Os juízes do Palácio Ratton pronunciaram-se pela inconstitucionalidade dos procedimentos administrativos, o que invalida a eleição dos órgãos, mas André Ventura não se conformou com mais esta decisão desfavorável e decidiu recorrer da decisão. No passado mês de maio o Tribunal veio confirmar a decisão, o que pode agora colocar problemas quanto à apresentação das candidaturas autárquicas do partido.
Vitalino Canas levantou a questão da legitimidade dos atuais órgãos do partido para tomarem decisões sobre as candidaturas autárquicas.
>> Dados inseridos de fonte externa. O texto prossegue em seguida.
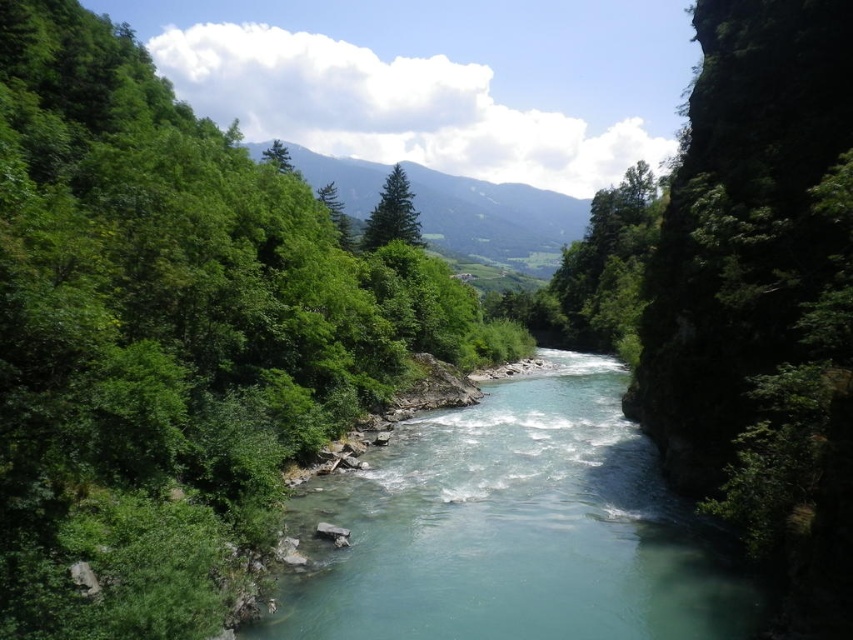 Between green leafy tree at center left and clear water at center, which one appears on the right side from the viewer's perspective?

Positioned to the right is clear water at center.

Who is shorter, green leafy tree at center left or clear water at center?

With less height is clear water at center.

You are a GUI agent. You are given a task and a screenshot of the screen. Output one action in this format:
    pyautogui.click(x=<x>, y=<y>)
    Task: Click on the green leafy tree at center left
    The width and height of the screenshot is (853, 640).
    Given the screenshot: What is the action you would take?
    pyautogui.click(x=167, y=337)

Where is `green leafy tree at center left`? green leafy tree at center left is located at coordinates (167, 337).

Does point (421, 592) come behind point (567, 234)?

No, it is not.

Locate an element on the screen. This screenshot has width=853, height=640. clear water at center is located at coordinates (512, 529).

Can you confirm if green forested mountain at center is thinner than green matte tree at upper center?

Incorrect, green forested mountain at center's width is not less than green matte tree at upper center's.

Who is positioned more to the right, green forested mountain at center or green matte tree at upper center?

From the viewer's perspective, green forested mountain at center appears more on the right side.

Who is more distant from viewer, (440, 209) or (273, 150)?

The point (440, 209) is more distant.

I want to click on green forested mountain at center, so click(495, 218). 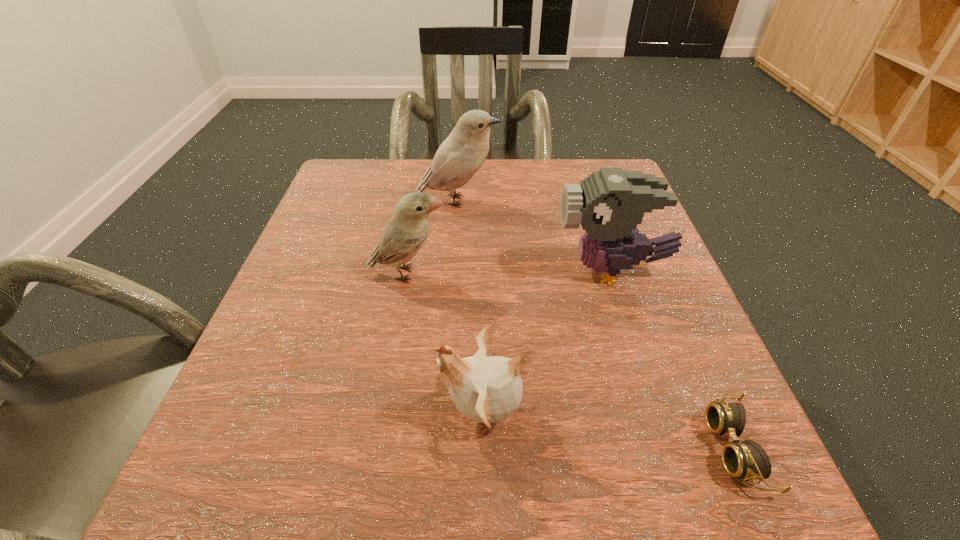 Identify the location of the farthest object. The width and height of the screenshot is (960, 540). (459, 157).

Identify the location of the rightmost bird. The image size is (960, 540). (609, 203).

You are a GUI agent. You are given a task and a screenshot of the screen. Output one action in this format:
    pyautogui.click(x=<x>, y=<y>)
    Task: Click on the nearest bird
    The height and width of the screenshot is (540, 960).
    Given the screenshot: What is the action you would take?
    pyautogui.click(x=487, y=389)

The image size is (960, 540). What are the coordinates of `the shortest bird` in the screenshot? It's located at (487, 389).

Locate an element on the screen. the shortest object is located at coordinates (747, 460).

What are the coordinates of `free location located 0.190m at the beak of the farthest object` in the screenshot? It's located at (584, 201).

This screenshot has height=540, width=960. In order to click on free spot located 0.260m at the beak of the rightmost bird in this screenshot , I will do `click(416, 271)`.

Where is `free space located at the beak of the rightmost bird`? This screenshot has width=960, height=540. free space located at the beak of the rightmost bird is located at coordinates (x=426, y=271).

This screenshot has width=960, height=540. Find the location of `vacant space located at the beak of the rightmost bird`. vacant space located at the beak of the rightmost bird is located at coordinates (485, 271).

The image size is (960, 540). Find the location of `vacant point located at the beak of the nearest bird`. vacant point located at the beak of the nearest bird is located at coordinates (236, 411).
Em declarações à TSF, o socialista, que é também constitucionalista diz, «a decisão do Tribunal Constitucional é uma decisão definitiva, não admite recurso e, portanto, os órgãos do partido, cuja composição e eleição foi declarada inválida, não vão poder deliberar a apresentação de candidaturas. Portanto essas candidaturas não poderiam, se fossem apresentadas neste contexto, ser aceites pelos tribunais para as próximas eleições». Na opinião de Vitalino Canas, só uma nova Convenção do partido pode desatar este nó e isso não é provável, já que o prazo limite para a apresentação das candidaturas é já no próximo dia 12 de agosto.
Questionada pelo , Nascer do SOL, uma fonte da direção do partido diz não estar preocupada com o tema e garante que as candidaturas vão ser apresentadas e vão ser aceites.
Outro constitucionalista, Paulo Otero, tem opinião diferente da de Vitalino Canas. De acordo com este professor da Faculdade de Direito de Lisboa, «a candidatura é sempre admissível pelos tribunais».O jurista considera que neste tipo de decisões «é sempre admissível a ratificação da invalidade formal com efeitos retroativos», ou seja, o partido pode deixar para mais tarde a correção dos erros apontados pelo Tribunal Constitucional, desde que o faça com efeitos a partir da data em que a inconformidade se verificou. Paulo Otero acredita por isso que o Chega não terá problemas quando nos próximos dias apresentar as suas candidaturas autárquicas. «O princípio, em processos administrativos, é que a validade dos atos se afere à data do ato. É um princípio geral do direito». A fazer fé nesta opinião tudo deverá correr com normalidade para o Chega.